Fanon's "national consciousness," while predicated on the form of the nation that was necessary for decolonization, is intended by Fanon to encompass an international anticolonial dimension of solidarity. Indeed, there were forms of Chinese anticolonial internationalism that were parallel to black internationalism. Some feel that Chinese anticolonial nationalism may be appropriated by the contemporary Chinese state, focusing on e.g. resistance against Japanese attacks on China in the Second Sino Japanese war, in order to fan nationalism as a means of justifying continued party rule. However, must the study of Chinese historical figures of anticolonial nationalism fleeing from war, for example, necessarily be bracketed within a recognition of contemporary nationalism that is fanned by the Communist Party? Where does our responsibility lie, with the objective study of history, or focusing selectively only on certain aspects of history that allow contemporary academics to position themselves against the contemporary Chinese state? Is it ok to conflate historical figures with historical narratives originating from the contemporary Chinese state?
5 Question the fallacy that non-hybridity equals nationalist.
It's very easy to do grandstanding on nationalism by emphasizing hybridity and circulation, thereby laying one's claim to counterhegemony, effectively branding queers, human rights lawyers, village musicians, Chinese pianists, and Chinese historical figures under Japanese attack from 1937-45 as problematically nationalist by default--for some people, anything other than hybridity and circulation is by definition nationalist. But just because something is not anti-nationalist doesn't make it nationalist. Human rights lawyers in China may not be engaged in the critique of nationalism because they are being jailed; that doesn't make them nationalist. Queer communities in China are busy hiding from surveillance; they have other things to worry about than opposing state nationalism. Treating minority communities as fodder for anti-nationalism is methodologically dubious and teleological (raising anti-nationalism above pressing issues on the ground). What we need to do is to assess contexts of nationalism, and make the appropriate critique.
6 There is lack of comprehensive knowledge about research and teaching inside East Asia.
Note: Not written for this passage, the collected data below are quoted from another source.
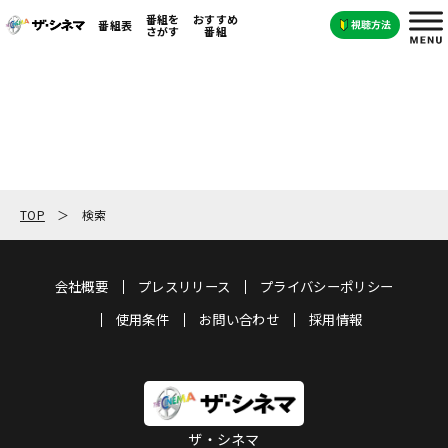
番組を
おすすめ
番組表
さがす
番組
TOP
検索
会社概要
プレスリリース
プライバシーポリシー
使用条件
お問い合わせ
採用情報
ザ・シネマ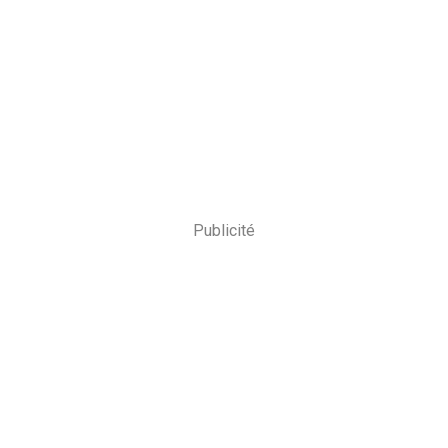
Publicité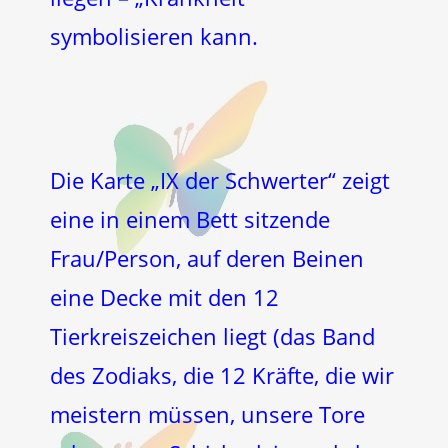
symbolisieren kann.
Die Karte „IX der Schwerter“ zeigt
eine in einem Bett sitzende
Frau/Person, auf deren Beinen
eine Decke mit den 12
Tierkreiszeichen liegt (das Band
des Zodiaks, die 12 Kräfte, die wir
meistern müssen, unsere Tore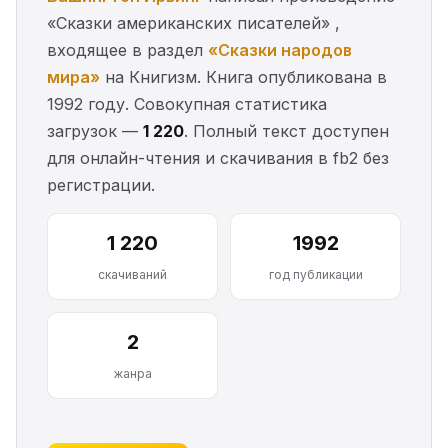
«Сказки американских писателей» ,
входящее в раздел
«Сказки народов
мира»
на Книгизм. Книга опубликована в
1992 году. Совокупная статистика
загрузок —
1 220
. Полный текст доступен
для онлайн-чтения и скачивания в fb2 без
регистрации.
1 220
1992
скачиваний
год публикации
2
жанра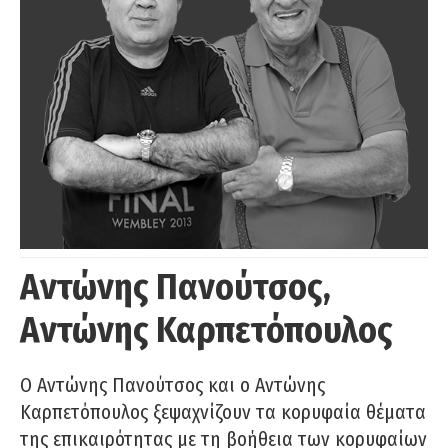
Αντώνης Πανούτσος,
Αντώνης Καρπετόπουλος
Ο Αντώνης Πανούτσος και ο Αντώνης
Καρπετόπουλος ξεψαχνίζουν τα κορυφαία θέματα
της επικαιρότητας με τη βοήθεια των κορυφαίων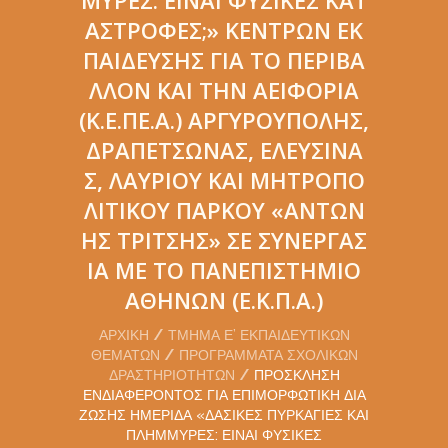
ΑΣΤΡΟΦΈΣ;» ΚΈΝΤΡΩΝ ΕΚ
ΠΑΊΔΕΥΣΗΣ ΓΙΑ ΤΟ ΠΕΡΙΒΆ
ΛΛΟΝ ΚΑΙ ΤΗΝ ΑΕΙΦΟΡΊΑ
(Κ.Ε.ΠΕ.Α.) ΑΡΓΥΡΟΎΠΟΛΗΣ,
ΔΡΑΠΕΤΣΏΝΑΣ, ΕΛΕΥΣΊΝΑ
Σ, ΛΑΥΡΊΟΥ ΚΑΙ ΜΗΤΡΟΠΟ
ΛΙΤΙΚΟΎ ΠΆΡΚΟΥ «ΑΝΤΏΝ
ΗΣ ΤΡΊΤΣΗΣ» ΣΕ ΣΥΝΕΡΓΑΣ
ΊΑ ΜΕ ΤΟ ΠΑΝΕΠΙΣΤΉΜΙΟ
ΑΘΗΝΏΝ (Ε.Κ.Π.Α.)
ΑΡΧΙΚΉ
ΤΜΉΜΑ Ε’ ΕΚΠΑΙΔΕΥΤΙΚΏΝ
ΘΕΜΆΤΩΝ
ΠΡΟΓΡΆΜΜΑΤΑ ΣΧΟΛΙΚΏΝ
ΔΡΑΣΤΗΡΙΟΤΉΤΩΝ
ΠΡΌΣΚΛΗΣΗ
ΕΝΔΙΑΦΈΡΟΝΤΟΣ ΓΙΑ ΕΠΙΜΟΡΦΩΤΙΚΉ ΔΙΑ
ΖΏΣΗΣ ΗΜΕΡΊΔΑ «ΔΑΣΙΚΈΣ ΠΥΡΚΑΓΙΈΣ ΚΑΙ
ΠΛΗΜΜΎΡΕΣ: ΕΊΝΑΙ ΦΥΣΙΚΈΣ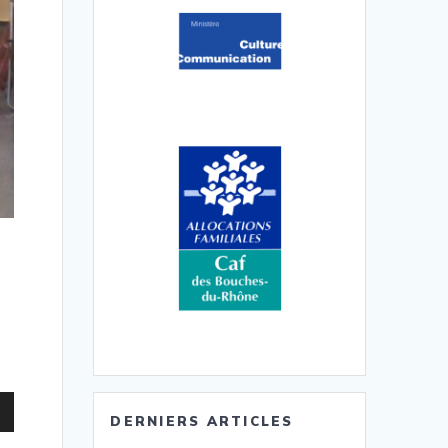
z
DERNIERS ARTICLES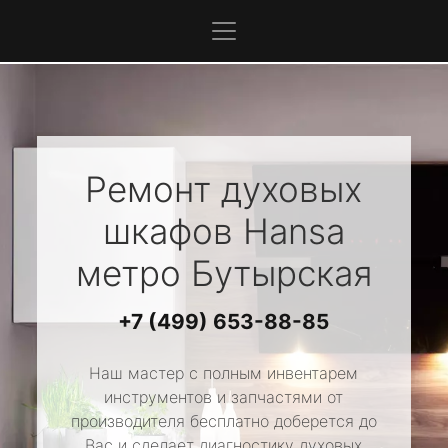
Ремонт духовых
шкафов
Hansa
метро Бутырская
+7 (499) 653-88-85
Наш мастер с полным инвентарем
инструментов и запчастями от
производителя бесплатно доберется до
Вас и сделает диагностику духовых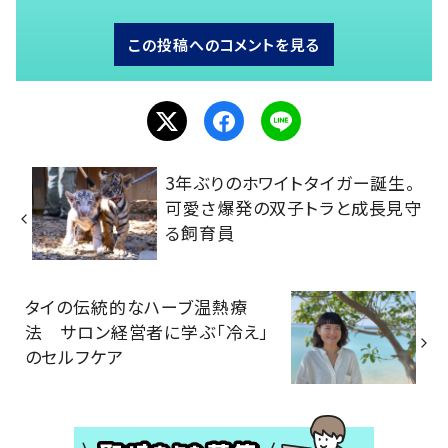
この投稿へのコメントを見る
3年ぶりのホワイトタイガー誕生。
可愛さ爆発の双子トラと成長見守
る飼育員
タイの伝統的なハーブ温熱療
法 サロン経営者に学ぶ「冷え」
のセルフケア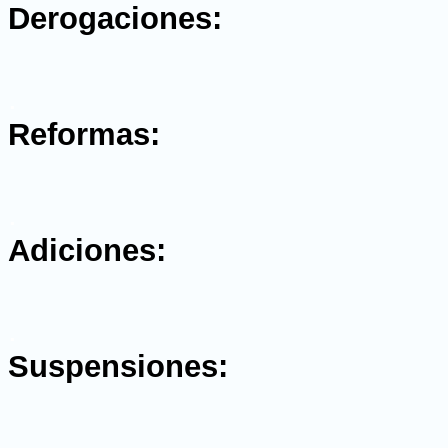
Derogaciones:
.
Reformas:
.
Adiciones:
.
Suspensiones:
.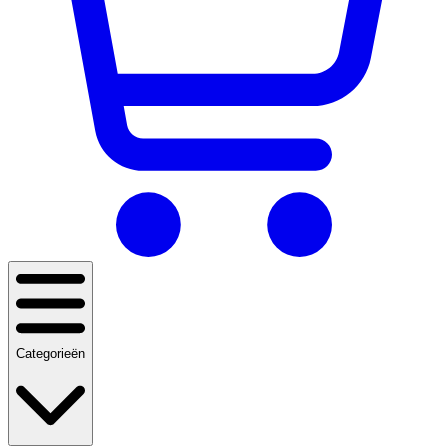
Categorieën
One of the aims should be to enable scholars based in East Asia to develop counterhegemonic frameworks responsive to their epistemic contexts, and this requires comprehensive knowledge of research published in East Asian languages.
References
Lazarus, Neil. “Disavowing Decolonization: Fanon, Nationalism, and the Problematic of Representation in Current Theories of Colonial Discourse.” Research in African Literatures, vol. 24, no. 4, 1993, pp. 69–98.
Sajed, Alina, & Seidel, Timothy. (2019). Introduction: Escaping the Nation? National Consciousness and the Horizons of Decolonization. Interventions, 21(5), 583–591.